# [ABOUT THIS TASK]
Across all the entries below, how many lines contain the string "ning"? The number by itself is the answer.

# [STORED DATA]
+ + + + +
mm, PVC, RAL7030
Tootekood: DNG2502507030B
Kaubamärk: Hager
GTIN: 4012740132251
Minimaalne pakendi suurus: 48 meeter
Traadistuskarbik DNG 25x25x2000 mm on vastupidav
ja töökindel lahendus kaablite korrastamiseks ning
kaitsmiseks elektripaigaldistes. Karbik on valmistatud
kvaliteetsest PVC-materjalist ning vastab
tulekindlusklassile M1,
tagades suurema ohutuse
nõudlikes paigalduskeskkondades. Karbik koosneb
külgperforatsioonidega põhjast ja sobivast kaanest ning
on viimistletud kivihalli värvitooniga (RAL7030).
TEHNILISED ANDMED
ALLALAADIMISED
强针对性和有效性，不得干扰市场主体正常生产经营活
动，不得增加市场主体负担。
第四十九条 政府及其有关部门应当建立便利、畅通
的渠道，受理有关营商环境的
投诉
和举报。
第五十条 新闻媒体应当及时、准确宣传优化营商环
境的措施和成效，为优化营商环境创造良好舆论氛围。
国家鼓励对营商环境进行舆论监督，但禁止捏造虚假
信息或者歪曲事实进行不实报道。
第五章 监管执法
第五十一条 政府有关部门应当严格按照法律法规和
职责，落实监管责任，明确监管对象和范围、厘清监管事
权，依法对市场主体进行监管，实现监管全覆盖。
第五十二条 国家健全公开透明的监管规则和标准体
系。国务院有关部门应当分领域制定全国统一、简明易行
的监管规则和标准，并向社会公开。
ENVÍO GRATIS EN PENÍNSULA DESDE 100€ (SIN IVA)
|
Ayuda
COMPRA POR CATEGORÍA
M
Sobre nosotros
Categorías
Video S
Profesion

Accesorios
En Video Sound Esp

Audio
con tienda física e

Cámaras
+ + + + +
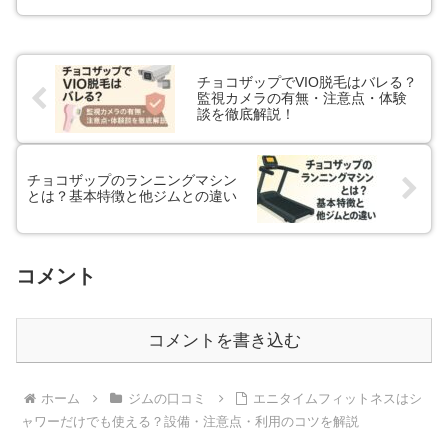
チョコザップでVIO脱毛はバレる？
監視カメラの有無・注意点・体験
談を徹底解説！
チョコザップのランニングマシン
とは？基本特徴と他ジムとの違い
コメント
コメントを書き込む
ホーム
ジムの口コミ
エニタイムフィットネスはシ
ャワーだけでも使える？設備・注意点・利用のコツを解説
+ + + + +
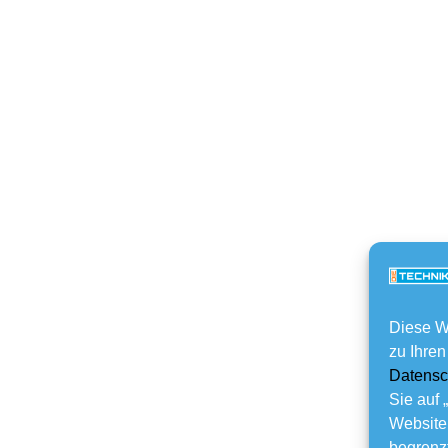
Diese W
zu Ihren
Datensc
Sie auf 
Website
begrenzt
+ + + + +
# [THE ANSWER]
3